Yuuup, never switching to Windows 11 Windows 10 till something doesn't work, them back to Linux
Sounds to me like you should skip a step there
Yeah yeah, I'm sure it has gotten easier but I last used Linux well before Proton and I have an NVIDIA card and I remember all too well how that worked back in the day. Long story short it's too much trouble until I actually have to change something anyways.
Oh yeah, also I have an HDR gsync display and good grief I can't wait for those to be fully supported cross platform.
then law enforcement gets a hold of it
"how many cars did this user download"
🐧
Thats it! My Gaming PC is going Linux
There go all the government installs.
*Microsoft to train AI chatbot on everything you do
*Microsoft will show you ads
Is there a single person who is like “wow I love it”?
This is the best summary I could come up with:
The software giant on Monday revealed an upgraded version of Copilot, its AI assistant, as it confronts heightened competition from big tech rivals in pitching generative AI technology that can compose documents, make images and serve as a lifelike personal assistant at work or home.
The new features will include Windows Recall, enabling the AI assistant to “access virtually what you have seen or done on your PC in a way that feels like having photographic memory”.

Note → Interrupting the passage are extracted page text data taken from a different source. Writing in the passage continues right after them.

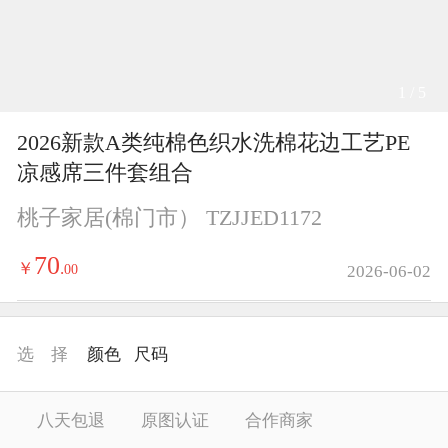
1 / 5
2026新款A类纯棉色织水洗棉花边工艺PE
凉感席三件套组合
桃子家居(棉门市） TZJJED1172
70
￥
.
00
2026-06-02
选 择
颜色
尺码
八天包退
原图认证
合作商家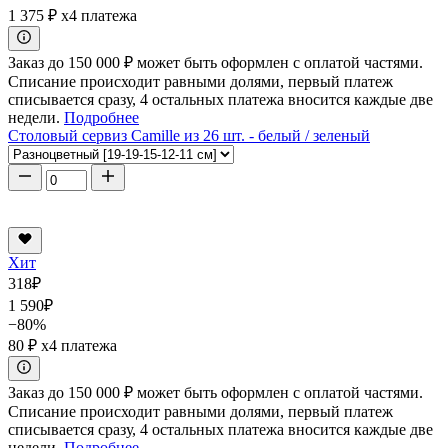
1 375 ₽
x4 платежа
Заказ до 150 000 ₽ может быть оформлен с оплатой частями.
Списание происходит равными долями, первый платеж
списывается сразу, 4 остальных платежа вносится каждые две
недели.
Подробнее
Столовый сервиз Camille из 26 шт. - белый / зеленый
Хит
318
₽
1 590
₽
−80%
80 ₽
x4 платежа
Заказ до 150 000 ₽ может быть оформлен с оплатой частями.
Списание происходит равными долями, первый платеж
списывается сразу, 4 остальных платежа вносится каждые две
недели.
Подробнее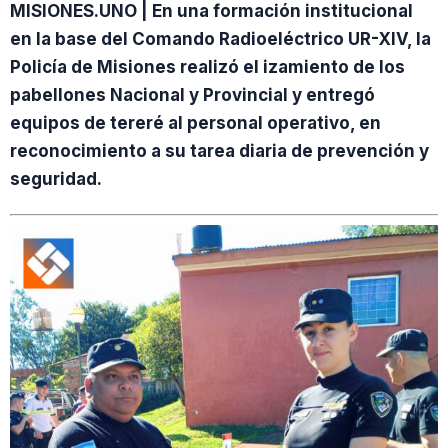
MISIONES.UNO | En una formación institucional
en la base del Comando Radioeléctrico UR-XIV, la
Policía de Misiones realizó el izamiento de los
pabellones Nacional y Provincial y entregó
equipos de tereré al personal operativo, en
reconocimiento a su tarea diaria de prevención y
seguridad.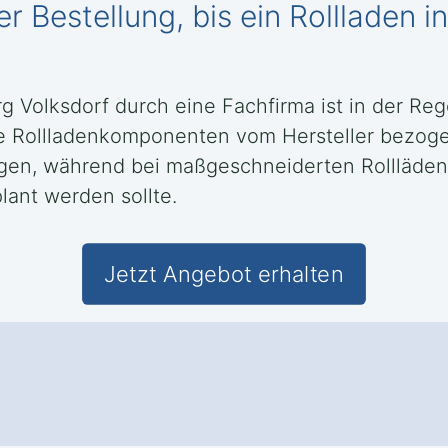
r Bestellung, bis ein Rollladen i
rg Volksdorf durch eine Fachfirma ist in der Re
e Rollladenkomponenten vom Hersteller bezog
ragen, während bei maßgeschneiderten Rollläde
lant werden sollte.
Jetzt Angebot erhalten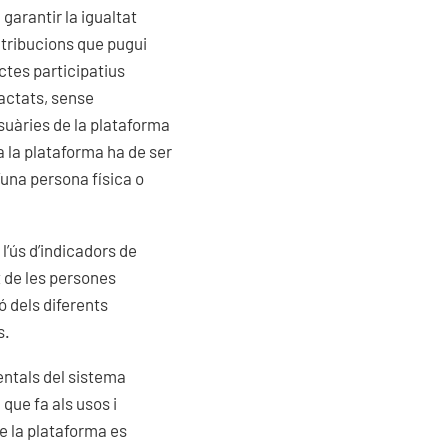
garantir la igualtat
ontribucions que pugui
ectes participatius
ractats, sense
suàries de la plataforma
 a la plataforma ha de ser
’una persona física o
l’ús d’indicadors de
at de les persones
́ dels diferents
s.
mentals del sistema
 que fa als usos i
de la plataforma es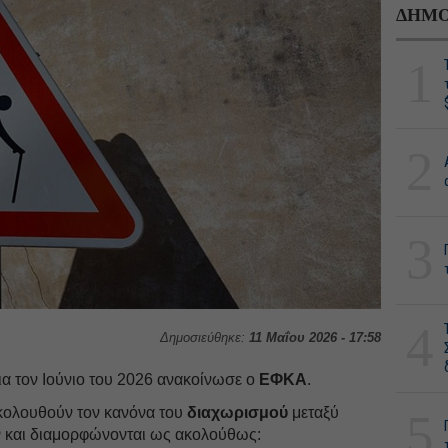
ΔΗΜΟ
1
2
3
4
Δημοσιεύθηκε:
11 Μαΐου 2026 - 17:58
ια τον Ιούνιο του 2026 ανακοίνωσε ο
ΕΦΚΑ
.
κολουθούν τον κανόνα του
διαχωρισμού
μεταξύ
5
και διαμορφώνονται ως ακολούθως:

Google rolled out a retooled search engine that periodically puts AI-generated summaries over website links at the top of the results page; while also showing off a still-in-development AI assistant Astra that will be able to “see” and converse about things shown through a smartphone’s camera lens.
ChatGPT-maker OpenAI unveiled a new version of its chatbot last week, demonstrating an AI voice assistant with human characteristics that can banter about what someone’s wearing and even attempt to assess a person’s emotions.
Though Microsoft has invested billions in OpenAI, the startup also rolled out a new desktop version of ChatGPT designed for Apple’s Mac computers.
The Apple CEO Tim Cook signaled at the company’s annual shareholder meeting in February that it has been making big investments in generative AI.
The original article contains 419 words, the summary contains 205 words. Saved 51%. I'm a bot and I'm open source!
Ew
So this is simply a WEC but in someone else's server.
YA AWESOME CANT WAIT
If only Linux wasn't a confusing mess of dozens of variations that all seemingly exist only to trash eachother.
Don't make the mistake of confusing the Linux community (an absolute mess, just read the comments here) with the software itself (Actually cleaner and better organized than Windows).
As a Linux user myself, I understand what you are saying. Every distribution has its advantages and disadvantages, and you can't expect regular people to know which one is best for them. Saying it's not confusing to the average consumer is disingenuous.
Having said that, if you want to make the switch, go for Linux Mint and be happy. In my opinion, it's the easiest Linux distribution by far, and everything just works.
dozens of variations
this is like saying windows 10 and 11 are completely different operating systems that can’t run the same .exes
Just install Kubuntu and call it a day.
It is complicated. There is strength and weakness in variety
I don’t think it’s the options that make Linux a hard pill to swallow. For me it’s the lack of support for hardware and most software. Sure there are alternatives or WINE but that’s usually a big downgrade from just running it on windows.
My Ubuntu box I use for browsing/watching videos and listening to music just barely works and was frustrating to get properly configured. Linux for the dozen professional softwares I use for work is basically impossible. As much as I hate it I had no choice but to stick with windows.
It’s not the fault of Linux developers. The hardware and software companies just largely do not support it still.